The April 2018 study, published in the PLOS One scientific journal, looked at 903 adults with an average age of 74 who had no signs of pre-diabetes or diabetes during doctor visits from 1997 to 1999. The researchers followed those same participants until 2009, measuring their vitamin D levels along the way. Throughout the course of the study, there were 47 new cases of diabetes and 337 new cases of pre-diabetes.
Study co-author Cedric F. Garland, DrPH, said people with 25-hydroxyvitamin D levels below 30 nanograms per milliliter (ng/ml) were considered vitamin D deficient. The researchers found these folks were up to five times at greater risk of developing diabetes than people with levels above 50 ng/ml. We realize that this number might seem alarming, but it's also worth noting that there are some important caveats to keep in mind.

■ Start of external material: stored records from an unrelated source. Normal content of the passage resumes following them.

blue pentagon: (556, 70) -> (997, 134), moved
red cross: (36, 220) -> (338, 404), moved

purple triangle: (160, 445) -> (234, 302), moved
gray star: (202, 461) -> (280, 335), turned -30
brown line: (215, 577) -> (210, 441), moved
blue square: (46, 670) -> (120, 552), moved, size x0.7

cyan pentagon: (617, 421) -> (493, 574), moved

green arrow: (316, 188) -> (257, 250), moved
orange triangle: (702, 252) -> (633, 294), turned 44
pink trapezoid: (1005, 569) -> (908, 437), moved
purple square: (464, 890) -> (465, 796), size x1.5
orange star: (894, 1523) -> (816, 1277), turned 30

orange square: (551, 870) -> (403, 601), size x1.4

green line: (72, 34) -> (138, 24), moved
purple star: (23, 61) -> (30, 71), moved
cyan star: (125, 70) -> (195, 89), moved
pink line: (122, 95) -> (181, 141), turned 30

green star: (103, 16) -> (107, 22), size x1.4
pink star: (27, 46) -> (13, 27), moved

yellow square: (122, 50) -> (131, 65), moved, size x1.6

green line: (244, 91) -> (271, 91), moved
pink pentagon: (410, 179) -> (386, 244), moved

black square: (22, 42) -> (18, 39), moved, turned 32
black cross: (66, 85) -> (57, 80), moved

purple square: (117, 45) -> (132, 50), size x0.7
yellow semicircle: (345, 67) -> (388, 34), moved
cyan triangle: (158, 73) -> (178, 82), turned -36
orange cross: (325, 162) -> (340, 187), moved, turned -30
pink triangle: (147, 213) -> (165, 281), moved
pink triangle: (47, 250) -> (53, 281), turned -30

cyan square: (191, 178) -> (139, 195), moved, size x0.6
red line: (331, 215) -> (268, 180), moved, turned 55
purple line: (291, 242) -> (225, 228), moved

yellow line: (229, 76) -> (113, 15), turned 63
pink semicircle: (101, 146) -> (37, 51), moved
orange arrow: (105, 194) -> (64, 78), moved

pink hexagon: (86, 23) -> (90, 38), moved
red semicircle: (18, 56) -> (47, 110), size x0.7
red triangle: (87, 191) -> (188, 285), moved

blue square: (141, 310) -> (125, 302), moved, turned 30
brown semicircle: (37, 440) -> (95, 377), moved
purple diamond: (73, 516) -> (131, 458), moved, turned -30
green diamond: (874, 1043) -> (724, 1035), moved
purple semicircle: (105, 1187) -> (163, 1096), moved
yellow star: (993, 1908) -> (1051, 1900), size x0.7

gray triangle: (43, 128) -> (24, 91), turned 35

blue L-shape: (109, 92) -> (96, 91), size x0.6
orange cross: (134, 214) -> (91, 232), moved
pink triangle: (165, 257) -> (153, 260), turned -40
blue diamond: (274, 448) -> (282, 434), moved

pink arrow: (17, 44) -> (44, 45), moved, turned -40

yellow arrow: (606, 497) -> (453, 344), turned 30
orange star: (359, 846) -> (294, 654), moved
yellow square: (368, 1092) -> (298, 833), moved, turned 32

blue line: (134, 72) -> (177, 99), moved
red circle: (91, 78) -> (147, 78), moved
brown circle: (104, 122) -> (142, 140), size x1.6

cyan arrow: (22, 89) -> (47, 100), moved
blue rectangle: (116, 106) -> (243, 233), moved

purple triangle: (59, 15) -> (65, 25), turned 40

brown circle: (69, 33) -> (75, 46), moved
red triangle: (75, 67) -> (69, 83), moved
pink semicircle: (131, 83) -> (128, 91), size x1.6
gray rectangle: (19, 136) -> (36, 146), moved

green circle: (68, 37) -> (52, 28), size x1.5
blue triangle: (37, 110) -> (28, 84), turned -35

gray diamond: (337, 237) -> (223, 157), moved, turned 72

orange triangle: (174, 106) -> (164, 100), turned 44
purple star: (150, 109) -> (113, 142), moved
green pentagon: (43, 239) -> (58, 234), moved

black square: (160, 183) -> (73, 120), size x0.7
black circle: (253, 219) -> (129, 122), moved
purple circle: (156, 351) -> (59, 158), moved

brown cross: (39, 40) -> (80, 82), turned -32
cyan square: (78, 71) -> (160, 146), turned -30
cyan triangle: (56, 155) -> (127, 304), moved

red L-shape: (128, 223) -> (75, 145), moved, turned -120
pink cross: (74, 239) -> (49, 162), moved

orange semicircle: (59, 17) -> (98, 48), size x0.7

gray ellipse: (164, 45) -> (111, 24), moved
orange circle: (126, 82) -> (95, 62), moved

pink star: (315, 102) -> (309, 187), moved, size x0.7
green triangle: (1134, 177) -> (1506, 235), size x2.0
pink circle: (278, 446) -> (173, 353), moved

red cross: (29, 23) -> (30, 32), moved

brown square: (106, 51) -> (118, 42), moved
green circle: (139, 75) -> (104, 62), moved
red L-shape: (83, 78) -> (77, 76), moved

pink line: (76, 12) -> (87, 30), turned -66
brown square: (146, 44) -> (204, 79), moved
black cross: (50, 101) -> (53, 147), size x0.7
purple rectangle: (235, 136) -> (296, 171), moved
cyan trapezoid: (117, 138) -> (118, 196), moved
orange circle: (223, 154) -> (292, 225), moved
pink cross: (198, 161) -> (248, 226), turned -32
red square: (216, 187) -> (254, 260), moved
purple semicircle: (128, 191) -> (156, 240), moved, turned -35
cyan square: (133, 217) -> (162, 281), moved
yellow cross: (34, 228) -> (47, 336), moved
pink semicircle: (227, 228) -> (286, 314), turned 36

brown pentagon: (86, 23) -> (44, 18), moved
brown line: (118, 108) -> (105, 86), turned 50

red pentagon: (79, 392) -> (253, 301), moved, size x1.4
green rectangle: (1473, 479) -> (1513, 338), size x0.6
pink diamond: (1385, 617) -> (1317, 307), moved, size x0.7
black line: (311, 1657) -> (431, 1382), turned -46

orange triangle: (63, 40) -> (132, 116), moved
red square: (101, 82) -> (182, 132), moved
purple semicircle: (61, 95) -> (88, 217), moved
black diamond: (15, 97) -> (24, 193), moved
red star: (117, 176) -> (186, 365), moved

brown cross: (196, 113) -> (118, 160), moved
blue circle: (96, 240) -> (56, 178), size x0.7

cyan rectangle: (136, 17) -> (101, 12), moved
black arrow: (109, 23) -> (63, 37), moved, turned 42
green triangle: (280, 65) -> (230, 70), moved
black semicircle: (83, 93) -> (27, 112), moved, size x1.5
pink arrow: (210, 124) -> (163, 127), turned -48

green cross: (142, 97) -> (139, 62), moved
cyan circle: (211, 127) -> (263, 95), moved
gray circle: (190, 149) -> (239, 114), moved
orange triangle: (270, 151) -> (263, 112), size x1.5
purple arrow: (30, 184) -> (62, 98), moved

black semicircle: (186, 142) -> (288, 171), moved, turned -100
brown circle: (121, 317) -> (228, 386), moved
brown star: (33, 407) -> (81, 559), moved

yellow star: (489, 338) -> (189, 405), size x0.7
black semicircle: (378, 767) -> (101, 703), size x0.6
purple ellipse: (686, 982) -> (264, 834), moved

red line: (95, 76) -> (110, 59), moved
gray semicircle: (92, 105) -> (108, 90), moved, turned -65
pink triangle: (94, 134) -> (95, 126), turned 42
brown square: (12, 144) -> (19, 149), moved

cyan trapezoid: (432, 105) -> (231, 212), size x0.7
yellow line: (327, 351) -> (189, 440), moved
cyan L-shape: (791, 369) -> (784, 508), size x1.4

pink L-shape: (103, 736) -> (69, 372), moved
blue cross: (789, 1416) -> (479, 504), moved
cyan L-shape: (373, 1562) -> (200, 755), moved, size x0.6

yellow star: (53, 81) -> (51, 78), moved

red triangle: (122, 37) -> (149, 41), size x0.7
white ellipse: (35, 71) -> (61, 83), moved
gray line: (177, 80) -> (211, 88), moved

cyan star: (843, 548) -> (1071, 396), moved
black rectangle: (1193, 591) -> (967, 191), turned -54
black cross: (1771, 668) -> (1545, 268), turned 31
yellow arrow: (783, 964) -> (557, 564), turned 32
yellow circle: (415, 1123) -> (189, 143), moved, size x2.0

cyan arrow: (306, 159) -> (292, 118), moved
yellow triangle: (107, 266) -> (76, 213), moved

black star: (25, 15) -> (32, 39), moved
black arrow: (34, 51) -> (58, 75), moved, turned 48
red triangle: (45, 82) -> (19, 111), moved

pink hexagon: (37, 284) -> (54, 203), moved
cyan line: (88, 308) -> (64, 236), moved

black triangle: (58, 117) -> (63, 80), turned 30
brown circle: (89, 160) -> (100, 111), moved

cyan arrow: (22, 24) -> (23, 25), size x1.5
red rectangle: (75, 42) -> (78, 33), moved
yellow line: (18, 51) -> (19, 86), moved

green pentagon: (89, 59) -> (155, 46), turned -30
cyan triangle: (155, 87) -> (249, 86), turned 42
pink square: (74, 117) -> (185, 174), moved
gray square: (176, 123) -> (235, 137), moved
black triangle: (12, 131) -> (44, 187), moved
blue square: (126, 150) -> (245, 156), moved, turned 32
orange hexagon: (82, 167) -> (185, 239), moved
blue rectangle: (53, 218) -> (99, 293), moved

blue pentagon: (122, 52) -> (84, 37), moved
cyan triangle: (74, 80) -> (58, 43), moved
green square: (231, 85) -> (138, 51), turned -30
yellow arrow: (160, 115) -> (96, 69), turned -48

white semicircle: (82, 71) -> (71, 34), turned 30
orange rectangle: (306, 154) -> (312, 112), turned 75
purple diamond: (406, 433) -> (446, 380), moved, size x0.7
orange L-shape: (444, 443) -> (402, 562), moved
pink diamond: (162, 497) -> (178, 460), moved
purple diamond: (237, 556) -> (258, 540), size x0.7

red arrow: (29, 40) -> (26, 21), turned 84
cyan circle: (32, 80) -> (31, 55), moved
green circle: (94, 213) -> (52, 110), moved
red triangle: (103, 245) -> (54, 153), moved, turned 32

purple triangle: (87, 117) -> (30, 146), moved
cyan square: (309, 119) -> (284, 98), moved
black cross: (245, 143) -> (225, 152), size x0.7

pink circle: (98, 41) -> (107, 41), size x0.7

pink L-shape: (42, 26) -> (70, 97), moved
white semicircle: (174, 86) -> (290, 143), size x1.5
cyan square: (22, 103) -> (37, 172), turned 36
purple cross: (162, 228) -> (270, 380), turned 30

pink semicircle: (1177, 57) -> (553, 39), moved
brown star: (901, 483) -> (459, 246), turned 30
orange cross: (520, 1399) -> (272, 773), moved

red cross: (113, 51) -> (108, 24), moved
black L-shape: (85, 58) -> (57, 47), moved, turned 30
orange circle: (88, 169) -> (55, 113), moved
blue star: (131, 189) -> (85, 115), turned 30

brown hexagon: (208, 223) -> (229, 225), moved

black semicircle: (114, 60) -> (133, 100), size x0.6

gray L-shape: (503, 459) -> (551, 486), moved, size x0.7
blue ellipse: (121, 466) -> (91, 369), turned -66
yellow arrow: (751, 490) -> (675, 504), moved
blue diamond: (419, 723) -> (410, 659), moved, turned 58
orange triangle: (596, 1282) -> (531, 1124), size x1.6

First of all, the study did not prove that vitamin D deficiency alone causes diabetes. Rather, the researchers found a connection between vitamin D deficiency and a greater risk of developing diabetes over the course of time. Additionally, the very definition of vitamin D deficiency has been hotly debated among medical experts. The minimum healthy level of 30 ng/ml used in the study is 10 ng/ml above the level recommended in 2010 by the Institute of Medicine, but many groups have argued for even higher standards than the one used in the study. The researchers also admitted that more studies are needed before they can determine whether 25-hydroxyvitamin D levels might prevent type 2 diabetes or the transition from pre-diabetes to diabetes.
If you're concerned about your vitamin D levels, talk to your doctor about the best move to take. Always get your health practicioner's OK before beginning any new supplement — including vitamin D.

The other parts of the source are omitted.